Exercise input:
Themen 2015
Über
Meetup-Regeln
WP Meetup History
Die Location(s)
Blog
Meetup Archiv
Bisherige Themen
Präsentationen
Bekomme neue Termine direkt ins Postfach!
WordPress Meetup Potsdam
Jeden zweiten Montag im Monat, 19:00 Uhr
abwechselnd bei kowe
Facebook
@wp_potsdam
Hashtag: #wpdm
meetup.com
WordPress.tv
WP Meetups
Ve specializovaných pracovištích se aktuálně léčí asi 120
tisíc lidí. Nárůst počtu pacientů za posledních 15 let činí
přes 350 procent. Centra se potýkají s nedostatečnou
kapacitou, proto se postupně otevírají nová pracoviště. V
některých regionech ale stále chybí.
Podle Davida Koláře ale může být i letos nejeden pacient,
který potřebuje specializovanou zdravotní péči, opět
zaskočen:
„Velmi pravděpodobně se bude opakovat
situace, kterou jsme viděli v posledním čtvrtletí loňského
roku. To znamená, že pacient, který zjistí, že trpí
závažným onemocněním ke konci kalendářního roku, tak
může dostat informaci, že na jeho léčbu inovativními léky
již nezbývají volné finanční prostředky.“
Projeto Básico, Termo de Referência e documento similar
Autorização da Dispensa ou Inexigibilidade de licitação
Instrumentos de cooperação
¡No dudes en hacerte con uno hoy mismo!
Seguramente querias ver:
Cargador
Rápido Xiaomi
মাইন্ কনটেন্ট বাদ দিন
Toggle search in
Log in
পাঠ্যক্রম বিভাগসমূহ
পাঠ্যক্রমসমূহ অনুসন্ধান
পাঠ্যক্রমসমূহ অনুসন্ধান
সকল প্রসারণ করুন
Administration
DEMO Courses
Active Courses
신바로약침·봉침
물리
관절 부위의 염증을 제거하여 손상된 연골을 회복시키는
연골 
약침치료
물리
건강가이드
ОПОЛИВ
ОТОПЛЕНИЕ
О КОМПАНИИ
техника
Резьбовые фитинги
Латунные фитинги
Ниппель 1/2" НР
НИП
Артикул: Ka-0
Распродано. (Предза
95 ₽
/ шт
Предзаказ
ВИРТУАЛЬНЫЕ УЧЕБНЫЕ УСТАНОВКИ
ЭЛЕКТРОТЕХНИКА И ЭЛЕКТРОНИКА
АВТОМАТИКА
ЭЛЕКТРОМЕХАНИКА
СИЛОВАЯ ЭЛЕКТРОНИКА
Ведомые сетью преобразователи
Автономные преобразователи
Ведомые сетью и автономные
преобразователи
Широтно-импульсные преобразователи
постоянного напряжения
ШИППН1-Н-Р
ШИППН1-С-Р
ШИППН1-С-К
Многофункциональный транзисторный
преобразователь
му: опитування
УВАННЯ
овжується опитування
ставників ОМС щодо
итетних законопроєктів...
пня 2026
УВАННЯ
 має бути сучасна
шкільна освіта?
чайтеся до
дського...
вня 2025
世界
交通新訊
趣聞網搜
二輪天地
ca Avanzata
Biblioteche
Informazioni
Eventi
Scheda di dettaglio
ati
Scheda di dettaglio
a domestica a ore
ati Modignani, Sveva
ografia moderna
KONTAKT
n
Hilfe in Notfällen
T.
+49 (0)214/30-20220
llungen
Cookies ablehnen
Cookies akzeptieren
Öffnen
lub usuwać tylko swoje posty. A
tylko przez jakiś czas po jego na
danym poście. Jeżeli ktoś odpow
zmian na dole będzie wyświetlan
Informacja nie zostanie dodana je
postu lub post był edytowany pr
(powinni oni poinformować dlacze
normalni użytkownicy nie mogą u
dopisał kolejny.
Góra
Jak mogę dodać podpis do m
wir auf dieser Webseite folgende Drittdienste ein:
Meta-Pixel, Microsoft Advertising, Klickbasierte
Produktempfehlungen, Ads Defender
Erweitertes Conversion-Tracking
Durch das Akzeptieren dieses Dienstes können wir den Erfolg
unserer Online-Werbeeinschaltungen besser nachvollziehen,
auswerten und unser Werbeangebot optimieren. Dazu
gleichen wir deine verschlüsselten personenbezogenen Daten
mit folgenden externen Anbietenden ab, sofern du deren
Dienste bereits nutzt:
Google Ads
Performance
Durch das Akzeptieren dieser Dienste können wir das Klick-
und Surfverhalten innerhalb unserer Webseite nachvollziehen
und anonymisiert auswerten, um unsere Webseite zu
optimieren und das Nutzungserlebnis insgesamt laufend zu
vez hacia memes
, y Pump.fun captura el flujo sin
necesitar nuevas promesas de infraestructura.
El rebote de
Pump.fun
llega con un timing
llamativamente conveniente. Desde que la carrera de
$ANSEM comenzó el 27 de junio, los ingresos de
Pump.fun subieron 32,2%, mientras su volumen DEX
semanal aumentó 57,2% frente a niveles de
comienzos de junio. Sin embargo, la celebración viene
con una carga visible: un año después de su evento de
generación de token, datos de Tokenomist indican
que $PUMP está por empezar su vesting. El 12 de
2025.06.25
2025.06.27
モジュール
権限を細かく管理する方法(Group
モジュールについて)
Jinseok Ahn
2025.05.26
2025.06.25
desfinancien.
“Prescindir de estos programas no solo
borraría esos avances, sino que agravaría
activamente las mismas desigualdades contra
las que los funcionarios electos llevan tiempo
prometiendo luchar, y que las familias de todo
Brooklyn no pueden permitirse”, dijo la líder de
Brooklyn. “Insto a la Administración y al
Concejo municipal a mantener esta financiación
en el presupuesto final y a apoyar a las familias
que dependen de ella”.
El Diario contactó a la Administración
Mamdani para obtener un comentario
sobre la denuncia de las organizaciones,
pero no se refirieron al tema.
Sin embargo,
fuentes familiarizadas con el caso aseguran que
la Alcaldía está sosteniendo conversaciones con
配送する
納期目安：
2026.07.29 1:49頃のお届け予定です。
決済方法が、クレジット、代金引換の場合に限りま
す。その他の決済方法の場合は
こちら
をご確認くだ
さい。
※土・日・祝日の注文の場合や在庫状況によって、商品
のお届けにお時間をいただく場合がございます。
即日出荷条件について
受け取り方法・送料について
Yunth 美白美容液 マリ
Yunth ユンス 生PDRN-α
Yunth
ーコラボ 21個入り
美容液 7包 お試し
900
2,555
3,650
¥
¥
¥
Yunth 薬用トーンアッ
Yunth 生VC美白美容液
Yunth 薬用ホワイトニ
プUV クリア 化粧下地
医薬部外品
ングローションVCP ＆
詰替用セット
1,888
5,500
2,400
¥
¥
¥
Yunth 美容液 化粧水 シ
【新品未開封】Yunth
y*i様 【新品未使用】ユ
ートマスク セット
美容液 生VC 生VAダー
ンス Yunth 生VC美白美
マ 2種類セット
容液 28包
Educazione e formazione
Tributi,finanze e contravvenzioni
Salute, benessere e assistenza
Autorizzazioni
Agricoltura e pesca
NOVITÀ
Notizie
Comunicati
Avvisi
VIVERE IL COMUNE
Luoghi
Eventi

Problem requirements: Nothing should appear in the answer except the lines above from the line with "dopisał kolejny." through the line with "en el presupuesto", both included, written out exactly.

Answer box:
dopisał kolejny.
Góra
Jak mogę dodać podpis do m
wir auf dieser Webseite folgende Drittdienste ein:
Meta-Pixel, Microsoft Advertising, Klickbasierte
Produktempfehlungen, Ads Defender
Erweitertes Conversion-Tracking
Durch das Akzeptieren dieses Dienstes können wir den Erfolg
unserer Online-Werbeeinschaltungen besser nachvollziehen,
auswerten und unser Werbeangebot optimieren. Dazu
gleichen wir deine verschlüsselten personenbezogenen Daten
mit folgenden externen Anbietenden ab, sofern du deren
Dienste bereits nutzt:
Google Ads
Performance
Durch das Akzeptieren dieser Dienste können wir das Klick-
und Surfverhalten innerhalb unserer Webseite nachvollziehen
und anonymisiert auswerten, um unsere Webseite zu
optimieren und das Nutzungserlebnis insgesamt laufend zu
vez hacia memes
, y Pump.fun captura el flujo sin
necesitar nuevas promesas de infraestructura.
El rebote de
Pump.fun
llega con un timing
llamativamente conveniente. Desde que la carrera de
$ANSEM comenzó el 27 de junio, los ingresos de
Pump.fun subieron 32,2%, mientras su volumen DEX
semanal aumentó 57,2% frente a niveles de
comienzos de junio. Sin embargo, la celebración viene
con una carga visible: un año después de su evento de
generación de token, datos de Tokenomist indican
que $PUMP está por empezar su vesting. El 12 de
2025.06.25
2025.06.27
モジュール
権限を細かく管理する方法(Group
モジュールについて)
Jinseok Ahn
2025.05.26
2025.06.25
desfinancien.
“Prescindir de estos programas no solo
borraría esos avances, sino que agravaría
activamente las mismas desigualdades contra
las que los funcionarios electos llevan tiempo
prometiendo luchar, y que las familias de todo
Brooklyn no pueden permitirse”, dijo la líder de
Brooklyn. “Insto a la Administración y al
Concejo municipal a mantener esta financiación
en el presupuesto final y a apoyar a las familias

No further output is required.